Dédier près de 30 pour cent du budget national à la défense dans un pays où la majorité de la population vit dans l’extrême pauvreté relève d’un contresens stratégique. Une armée restée à un stade rudimentaire, comme en RDC, ne génère ni stabilité durable ni dynamique économique. Siphonner ainsi les ressources destinées à l’école, à la recherche scientifique, aux bourses d’étude, à la santé ou aux infrastructures revient à scier la branche même sur laquelle devrait reposer la sécurité nationale. Croire qu’un surfinancement militaire compense l’absence de développement est un piège narratif, d’autant plus dangereux qu’il s’appuie sur un ennemi extérieur commode. Si l’objectif était réellement de « tabasser le Rwanda », les chiffres suffisent à dissiper ce fantasme.
Le Rwanda compte environ 33 000 soldats et un budget inférieur à 200 millions de dollars. La RDC aligne plus de 134 000 militaires et engloutit entre 700 et 900 millions par an, soit quatre à cinq fois plus, sans jamais convertir cet effort financier en puissance opérationnelle. Dans les classements africains, Kigali apparaît comme une armée disciplinée et efficace, tandis que la RDC demeure classée très en dessous de ce que ses ressources devraient permettre. Autrement dit, la RDC surconsomme militairement pour un rendement stratégique inférieur, preuve qu’aucune somme ne remplace le professionnalisme, la doctrine ou la vision. Les faiblesses structurelles, le manque de formation, l’absence de coordination et les pratiques de prédation absorbent tout effort, au point que chaque augmentation budgétaire devient une rente pour ceux qui vivent de la guerre.

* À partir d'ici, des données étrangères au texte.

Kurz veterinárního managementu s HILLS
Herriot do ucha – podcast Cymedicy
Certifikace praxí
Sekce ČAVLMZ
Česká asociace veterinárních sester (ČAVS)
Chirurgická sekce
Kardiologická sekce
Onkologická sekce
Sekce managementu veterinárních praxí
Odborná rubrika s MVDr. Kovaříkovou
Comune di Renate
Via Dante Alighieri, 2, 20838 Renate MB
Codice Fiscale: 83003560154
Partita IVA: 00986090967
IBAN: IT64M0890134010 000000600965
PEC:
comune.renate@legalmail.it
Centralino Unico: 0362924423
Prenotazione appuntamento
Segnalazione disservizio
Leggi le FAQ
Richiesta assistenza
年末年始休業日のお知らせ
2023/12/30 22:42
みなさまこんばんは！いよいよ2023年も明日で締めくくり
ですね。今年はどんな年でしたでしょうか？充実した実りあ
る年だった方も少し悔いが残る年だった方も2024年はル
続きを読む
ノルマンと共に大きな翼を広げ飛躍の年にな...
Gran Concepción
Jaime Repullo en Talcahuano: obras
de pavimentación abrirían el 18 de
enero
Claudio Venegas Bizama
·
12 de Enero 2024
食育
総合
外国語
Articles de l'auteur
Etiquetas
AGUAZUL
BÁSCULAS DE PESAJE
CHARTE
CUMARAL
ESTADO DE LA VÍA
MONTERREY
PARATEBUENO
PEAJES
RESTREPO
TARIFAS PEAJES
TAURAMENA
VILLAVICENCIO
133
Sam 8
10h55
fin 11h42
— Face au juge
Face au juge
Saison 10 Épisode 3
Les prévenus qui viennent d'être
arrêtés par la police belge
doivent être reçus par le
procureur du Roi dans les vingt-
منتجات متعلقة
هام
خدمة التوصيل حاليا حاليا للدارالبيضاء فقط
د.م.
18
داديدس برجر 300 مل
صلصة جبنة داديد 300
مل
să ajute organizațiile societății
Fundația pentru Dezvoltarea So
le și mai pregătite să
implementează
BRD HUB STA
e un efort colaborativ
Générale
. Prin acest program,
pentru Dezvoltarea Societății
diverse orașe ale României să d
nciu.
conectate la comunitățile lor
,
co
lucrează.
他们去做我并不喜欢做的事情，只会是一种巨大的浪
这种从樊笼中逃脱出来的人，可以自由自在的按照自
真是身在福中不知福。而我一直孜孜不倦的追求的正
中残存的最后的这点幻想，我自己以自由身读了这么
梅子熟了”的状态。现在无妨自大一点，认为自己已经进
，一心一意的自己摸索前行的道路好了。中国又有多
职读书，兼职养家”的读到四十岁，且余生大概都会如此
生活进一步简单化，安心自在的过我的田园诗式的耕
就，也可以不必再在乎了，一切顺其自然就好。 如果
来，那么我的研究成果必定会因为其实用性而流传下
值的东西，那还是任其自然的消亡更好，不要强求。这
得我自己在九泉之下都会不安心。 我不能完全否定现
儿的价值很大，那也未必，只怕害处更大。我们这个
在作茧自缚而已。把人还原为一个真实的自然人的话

Les tonnes d’équipements abandonnés à Goma, Bukavu ou Rutshuru montrent que ce ne sont pas les finances qui manquent, mais la chaîne de commandement et la discipline. Le M23-AFC se renforce matériellement grâce à ce que l’armée congolaise laisse derrière elle. Pendant ce temps, le Rwanda, malgré ses provocations répétées, n’a jamais osé se risquer en territoire ougandais ou tanzanien comme il le fait en RDC. Kampala et Dodoma disposent de leviers économiques capables d’étouffer Kigali sans tirer un seul coup de feu, savent s’en servir, et ce qui explique cette prudence. Même le Burundi, pourtant très pauvre, illustre qu’une dissuasion géopolitique et économique bien calibrée peut être plus redoutable qu’un arsenal. C’est cette dimension que craint Kagame. Depuis la nuit des temps, toutes les guerres sont économiques, même lorsqu’elles se déguisent en conflits religieux ou sécuritaires. Et c’est précisément cette dimension que la RDC ignore encore, convaincue que la sécurité se gagne en gonflant les budgets militaires, alors que la véritable puissance se construit ailleurs, dans les leviers économiques et l’intelligence géopolitique que le pays n’a jamais appris à mobiliser.

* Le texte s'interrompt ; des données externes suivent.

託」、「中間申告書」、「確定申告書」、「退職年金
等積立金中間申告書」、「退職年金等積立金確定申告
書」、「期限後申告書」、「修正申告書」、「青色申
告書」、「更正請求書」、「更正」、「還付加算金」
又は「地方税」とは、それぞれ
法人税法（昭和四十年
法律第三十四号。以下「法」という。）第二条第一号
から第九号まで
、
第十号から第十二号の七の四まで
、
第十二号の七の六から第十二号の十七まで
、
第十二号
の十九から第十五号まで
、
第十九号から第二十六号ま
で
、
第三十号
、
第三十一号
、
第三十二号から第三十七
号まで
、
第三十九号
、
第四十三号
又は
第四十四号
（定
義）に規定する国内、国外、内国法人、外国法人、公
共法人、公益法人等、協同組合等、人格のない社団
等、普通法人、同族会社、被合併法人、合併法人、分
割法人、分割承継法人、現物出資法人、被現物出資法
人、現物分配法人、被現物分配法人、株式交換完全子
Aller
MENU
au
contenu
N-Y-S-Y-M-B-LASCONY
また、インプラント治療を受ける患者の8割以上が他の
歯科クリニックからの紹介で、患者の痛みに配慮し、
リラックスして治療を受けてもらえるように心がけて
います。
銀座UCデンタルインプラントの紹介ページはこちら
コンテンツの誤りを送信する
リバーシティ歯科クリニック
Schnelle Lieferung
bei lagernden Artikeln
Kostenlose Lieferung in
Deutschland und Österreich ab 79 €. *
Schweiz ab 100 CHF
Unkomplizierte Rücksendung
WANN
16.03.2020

Le budget 2026 prétend répondre à la menace militaire en gonflant les crédits de défense, mais il passe complètement à côté de la nature réelle du conflit et de l’insécurité qui traverse tout le pays. La guerre que vit la RDC est avant tout sociale, nourrie par une pauvreté écrasante, l’effondrement des services publics, l’état archaïque de son économie et l’absence totale d’opportunités. Ce terreau alimente les groupes armés et donne même aux kulunas leur raison d’être. Une paix durable exige une approche scientifique, une doctrine modernisée et des investissements stratégiques dans les zones fragiles afin d’assécher le vivier humain sur lequel prospèrent milices rurales et délinquances urbaines.

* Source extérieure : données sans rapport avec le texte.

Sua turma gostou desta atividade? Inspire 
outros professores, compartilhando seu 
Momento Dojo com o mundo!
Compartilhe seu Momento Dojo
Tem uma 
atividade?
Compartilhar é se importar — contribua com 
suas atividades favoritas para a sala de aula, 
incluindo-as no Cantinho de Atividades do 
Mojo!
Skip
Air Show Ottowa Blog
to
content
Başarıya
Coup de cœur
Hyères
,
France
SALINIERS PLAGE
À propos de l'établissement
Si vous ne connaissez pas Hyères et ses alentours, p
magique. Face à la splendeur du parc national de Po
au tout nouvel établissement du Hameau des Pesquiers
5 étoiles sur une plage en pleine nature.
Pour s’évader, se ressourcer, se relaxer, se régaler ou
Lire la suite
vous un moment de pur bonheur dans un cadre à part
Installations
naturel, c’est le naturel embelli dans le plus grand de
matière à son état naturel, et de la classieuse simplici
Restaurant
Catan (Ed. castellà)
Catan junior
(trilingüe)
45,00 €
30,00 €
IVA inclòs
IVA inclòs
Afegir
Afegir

Croire que la sécurité s’achète à coups de dépenses militaires et de fouet, c’est se tromper d’ennemi et de terrain. Aucun pays portant le fardeau de la plus forte extrême pauvreté au monde ne peut espérer la stabilité sans s’attaquer d’abord à cette pauvreté qui nourrit l’insécurité, fragilise les institutions et annule toute progression militaire.
Texte tiré de l’article « RDC-Budget 2026 : un autre cycle de débat sur le Quoi au lieu du Pourquoi »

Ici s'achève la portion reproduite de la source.